Seattle Balloonist Wins Free-Speech Ruling

     SAN FRANCISCO (CN) – A Seattle balloon artist known as “Magic Mike” won his 9th Circuit appeal of the city’s requirement that he get a $5 permit and badge to perform his shtick outside the Seattle Center. But dissenting Chief Judge Alex Kozinski derided the 8-3 majority for its exacting standards, saying, “No rules written by man can withstand such persnickety scrutiny.”

     In 2002, the city adopted a set of five “Seattle Center Campus Rules,” four of which applied to street performers. The rules require performers to get a permit and wear badges, bar active panhandling and limit performances to 16 designated locations.
     Michael Berger aka “Magic Mike” said the rules violated his First Amendment right to perform tricks, make balloon animals and “talk to his audience about his personal beliefs, especially the importance of reading books.”
     The district court ruled for Berger and awarded him $1 in nominal damages, but a three-judge panel of the federal appeals court in San Francisco reversed. Judge O’Scannlain found the rules content-neutral and narrowly tailored to quell territorial disputes among performers and to protect patrons from “browbeating” and other hostile conduct.
     The judges voted to rehear the case en banc.
     Reversing the panel’s decision, the judges rested their analysis on one bedrock principle: “The protections afforded by the First Amendment are nowhere stronger than in streets and parks,” wrote Judge Berzon, the sole dissenting judge in the panel ruling.
     Addressing each rule in turn, Berzon concluded that the city failed to justify its sweeping restrictions on street performers’ free-speech rights. The court affirmed summary judgement for Berger on all but the location rule, which it remanded to determine the rule’s validity.
     The majority and dissenting judges dueled briefly over whether the city’s permitting requirements should apply only to larger groups. The majority believed that they should, as it showed that the rules were narrowly tailored; the dissenters called the numerical floor “ridiculous.”
     “It’s ridiculous to suggest that performers may be required to obtain permits if the crowd that gathers to see them is of a certain size, but not if it is not,” Chief Judge Kozinski wrote. “How is anyone to know in advance?”
     He added: “The majority plays a shell game when it confidently declares that ‘[t]he city’s asserted interest in coordinating multiple uses of the Center could also be achieved as effectively without the permitting requirement.’

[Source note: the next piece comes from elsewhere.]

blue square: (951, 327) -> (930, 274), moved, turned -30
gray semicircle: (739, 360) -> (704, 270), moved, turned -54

     “How is the city to achieve these objectives, in the majority’s view? Why, it’s by use of the designated locations rule that the majority fails to uphold elsewhere in its opinion. And if I had ham, I could have some very nice ham and eggs, if I had eggs. Sophistries such as these are cold comfort to those who have the actual responsibility for operating an enterprise the size and complexity of Seattle Center.”

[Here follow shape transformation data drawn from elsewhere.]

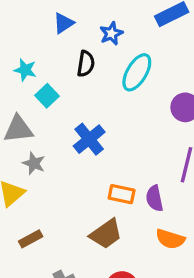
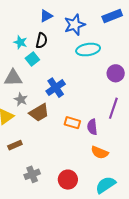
blue star: (111, 33) -> (75, 25), size x1.5
black semicircle: (86, 64) -> (42, 41), moved
cyan ellipse: (137, 72) -> (88, 50), turned 45
brown trapezoid: (106, 234) -> (39, 113), moved

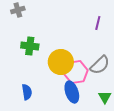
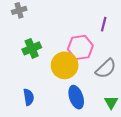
green cross: (30, 46) -> (32, 48), turned -30
pink hexagon: (76, 72) -> (80, 47), moved

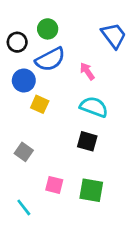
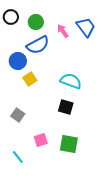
black circle: (17, 42) -> (11, 17), moved
pink arrow: (87, 71) -> (63, 31), moved
yellow square: (40, 104) -> (30, 79), turned 32
pink square: (54, 185) -> (41, 140), turned -32

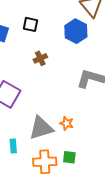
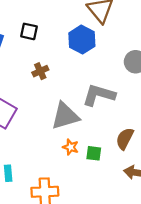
gray triangle: (41, 128) -> (65, 116), moved
green square: (69, 157) -> (94, 153), moved

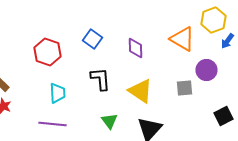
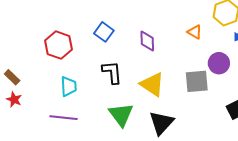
orange triangle: (182, 39) -> (195, 32), size x0.6
gray square: (184, 88) -> (197, 81), size x1.4
green triangle: (109, 121) -> (121, 115), size x1.5

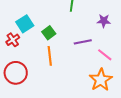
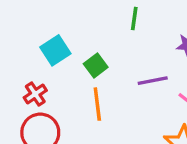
red cross: (13, 40) -> (35, 94), moved

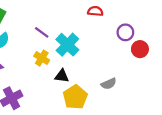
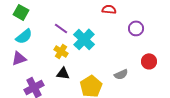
red circle: (140, 49) -> (149, 61), moved
black triangle: (62, 76) -> (63, 73), moved

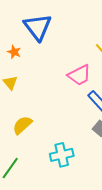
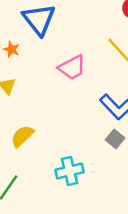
pink trapezoid: (79, 75) -> (72, 67), moved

     The majority “overstates the problems that the rules supposedly cause for the street performers, and minimizes the problems that the street performers caused for the Center and its patrons before the rules were instituted,” Kozinski wrote in a dissent joined by Judge Tallman.
     Judge Gould wrote a separate dissenting opinion, joined by Tallman and Kozinski. Judge N.R. Smith concurred in part, saying all but the location rule violated the Constitution.